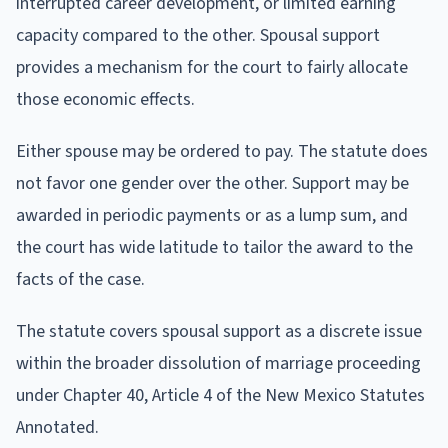
interrupted career development, or limited earning
capacity compared to the other. Spousal support
provides a mechanism for the court to fairly allocate
those economic effects.
Either spouse may be ordered to pay. The statute does
not favor one gender over the other. Support may be
awarded in periodic payments or as a lump sum, and
the court has wide latitude to tailor the award to the
facts of the case.
The statute covers spousal support as a discrete issue
within the broader dissolution of marriage proceeding
under Chapter 40, Article 4 of the New Mexico Statutes
Annotated.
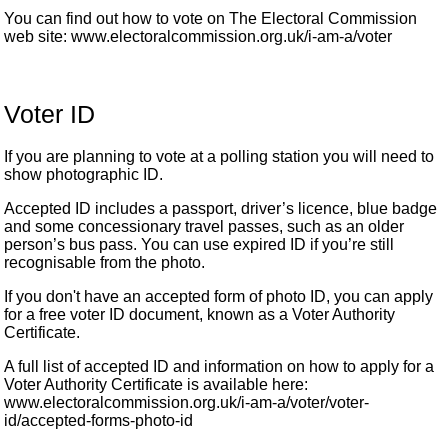
You can find out how to vote on The Electoral Commission
web site: www.electoralcommission.org.uk/i-am-a/voter
Voter ID
If you are planning to vote at a polling station you will need to
show photographic ID.
Accepted ID includes a passport, driver’s licence, blue badge
and some concessionary travel passes, such as an older
person’s bus pass. You can use expired ID if you’re still
recognisable from the photo.
If you don't have an accepted form of photo ID, you can apply
for a free voter ID document, known as a Voter Authority
Certificate.
A full list of accepted ID and information on how to apply for a
Voter Authority Certificate is available here:
www.electoralcommission.org.uk/i-am-a/voter/voter-
id/accepted-forms-photo-id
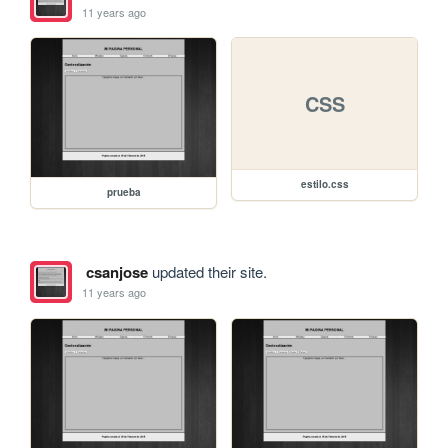
11 years ago
CSS
estilo.css
prueba
csanjose
updated their site.
11 years ago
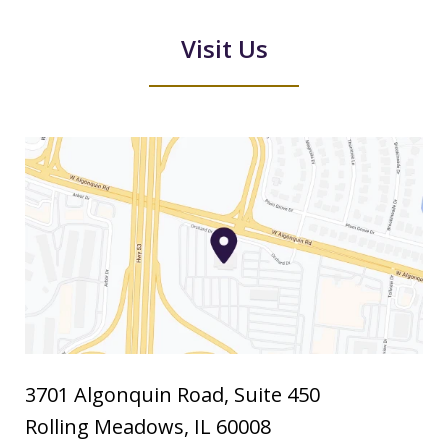
Visit Us
3701 Algonquin Road, Suite 450
Rolling Meadows
,
IL
60008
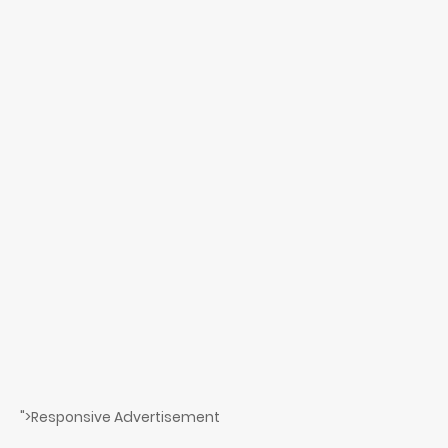
">Responsive Advertisement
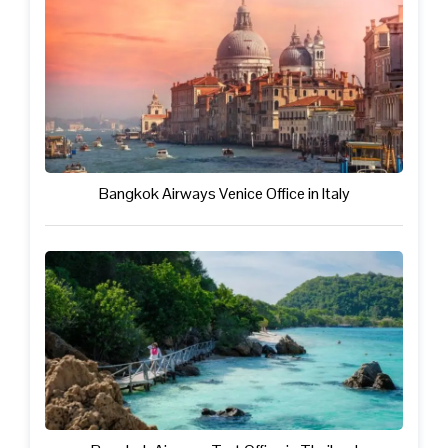
Bangkok Airways Venice Office in Italy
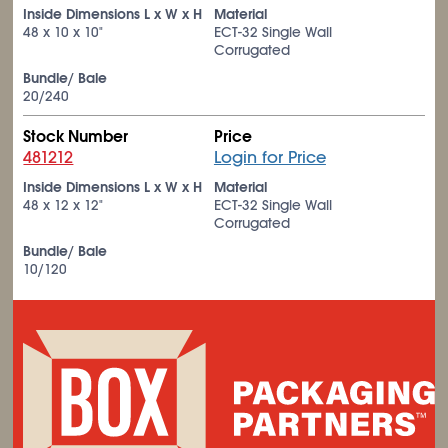
Inside Dimensions L x W x H
Material
48 x 10 x 10"
ECT-32 Single Wall
Corrugated
Bundle/ Bale
20/240
Stock Number
Price
481212
Login for Price
Inside Dimensions L x W x H
Material
48 x 12 x 12"
ECT-32 Single Wall
Corrugated
Bundle/ Bale
10/120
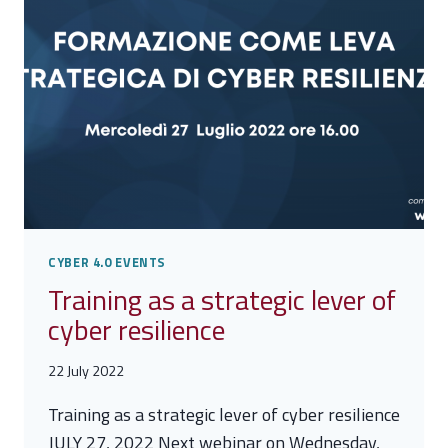
CYBER 4.0 EVENTS
Training as a strategic lever of
cyber resilience
22 July 2022
Training as a strategic lever of cyber resilience
JULY 27, 2022 Next webinar on Wednesday,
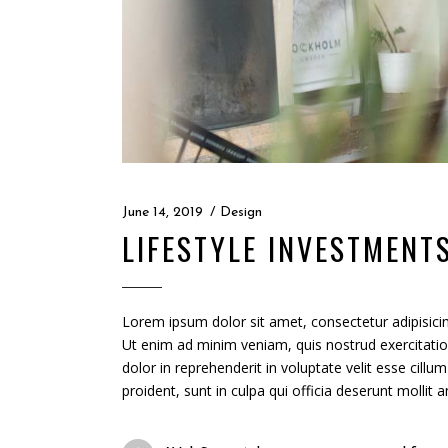
June 14, 2019
Design
LIFESTYLE INVESTMENT
Lorem ipsum dolor sit amet, consectetur adipisicin
Ut enim ad minim veniam, quis nostrud exercitatio
dolor in reprehenderit in voluptate velit esse cillu
proident, sunt in culpa qui officia deserunt mollit 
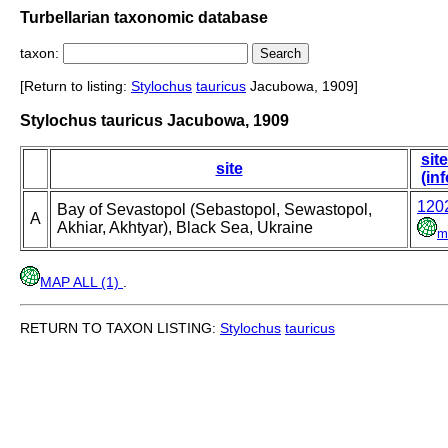
Turbellarian taxonomic database
taxon:
[Return to listing:
Stylochus
tauricus
Jacubowa, 1909]
Stylochus tauricus Jacubowa, 1909
site
site
(inf
120
Bay of Sevastopol (Sebastopol, Sewastopol,
A
Akhiar, Akhtyar), Black Sea, Ukraine
m
MAP ALL (1)
.
RETURN TO TAXON LISTING:
Stylochus
tauricus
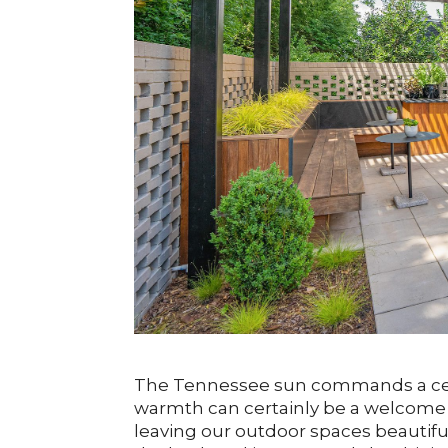
The Tennessee sun commands a certa
warmth can certainly be a welcome e
leaving our outdoor spaces beautif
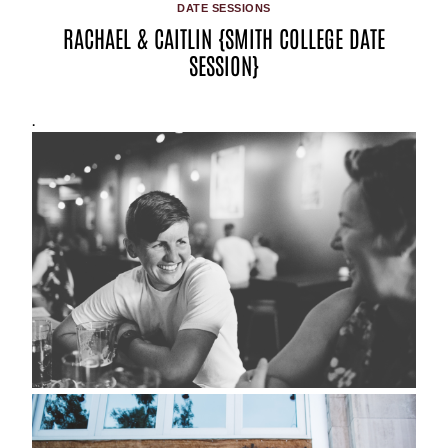
DATE SESSIONS
RACHAEL & CAITLIN {SMITH COLLEGE DATE
SESSION}
.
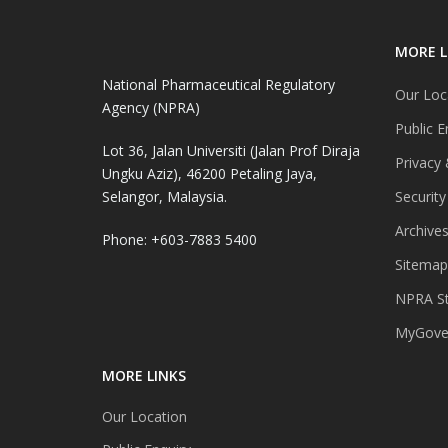
MORE L
National Pharmaceutical Regulatory
Our Loc
Agency (NPRA)
Public E
Lot 36, Jalan Universiti (Jalan Prof Diraja
Privacy 
Ungku Aziz), 46200 Petaling Jaya,
Selangor, Malaysia.
Security
Archive
Phone: +603-7883 5400
Sitemap
NPRA St
MyGover
MORE LINKS
Our Location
-=-=-
### PROBLEM TO WORK ON
What you hand back should match the listing exactly, except that no pictures appear.

### EXERCISE ANSWER
interrupted career development, or limited earning
capacity compared to the other. Spousal support
provides a mechanism for the court to fairly allocate
those economic effects.
Either spouse may be ordered to pay. The statute does
not favor one gender over the other. Support may be
awarded in periodic payments or as a lump sum, and
the court has wide latitude to tailor the award to the
facts of the case.
The statute covers spousal support as a discrete issue
within the broader dissolution of marriage proceeding
under Chapter 40, Article 4 of the New Mexico Statutes
Annotated.
You can find out how to vote on The Electoral Commission
web site: www.electoralcommission.org.uk/i-am-a/voter
Voter ID
If you are planning to vote at a polling station you will need to
show photographic ID.
Accepted ID includes a passport, driver’s licence, blue badge
and some concessionary travel passes, such as an older
person’s bus pass. You can use expired ID if you’re still
recognisable from the photo.
If you don't have an accepted form of photo ID, you can apply
for a free voter ID document, known as a Voter Authority
Certificate.
A full list of accepted ID and information on how to apply for a
Voter Authority Certificate is available here:
www.electoralcommission.org.uk/i-am-a/voter/voter-
id/accepted-forms-photo-id
11 years ago
CSS
estilo.css
prueba
csanjose
updated their site.
11 years ago
Visit Us
3701 Algonquin Road, Suite 450
Rolling Meadows
,
IL
60008
">Responsive Advertisement
Bangkok Airways Venice Office in Italy
Inside Dimensions L x W x H
Material
48 x 10 x 10"
ECT-32 Single Wall
Corrugated
Bundle/ Bale
20/240
Stock Number
Price
481212
Login for Price
Inside Dimensions L x W x H
Material
48 x 12 x 12"
ECT-32 Single Wall
Corrugated
Bundle/ Bale
10/120
CYBER 4.0 EVENTS
Training as a strategic lever of
cyber resilience
22 July 2022
Training as a strategic lever of cyber resilience
JULY 27, 2022 Next webinar on Wednesday,
June 14, 2019
Design
LIFESTYLE INVESTMENT
Lorem ipsum dolor sit amet, consectetur adipisicin
Ut enim ad minim veniam, quis nostrud exercitatio
dolor in reprehenderit in voluptate velit esse cillu
proident, sunt in culpa qui officia deserunt mollit 
Turbellarian taxonomic database
taxon:
[Return to listing:
Stylochus
tauricus
Jacubowa, 1909]
Stylochus tauricus Jacubowa, 1909
site
site
(inf
120
Bay of Sevastopol (Sebastopol, Sewastopol,
A
Akhiar, Akhtyar), Black Sea, Ukraine
m
MAP ALL (1)
.
RETURN TO TAXON LISTING:
Stylochus
tauricus
The Tennessee sun commands a certa
warmth can certainly be a welcome e
leaving our outdoor spaces beautif
DATE SESSIONS
RACHAEL & CAITLIN {SMITH COLLEGE DATE
SESSION}
.
MORE L
National Pharmaceutical Regulatory
Our Loc
Agency (NPRA)
Public E
Lot 36, Jalan Universiti (Jalan Prof Diraja
Privacy 
Ungku Aziz), 46200 Petaling Jaya,
Selangor, Malaysia.
Security
Archive
Phone: +603-7883 5400
Sitemap
NPRA St
MyGover
MORE LINKS
Our Location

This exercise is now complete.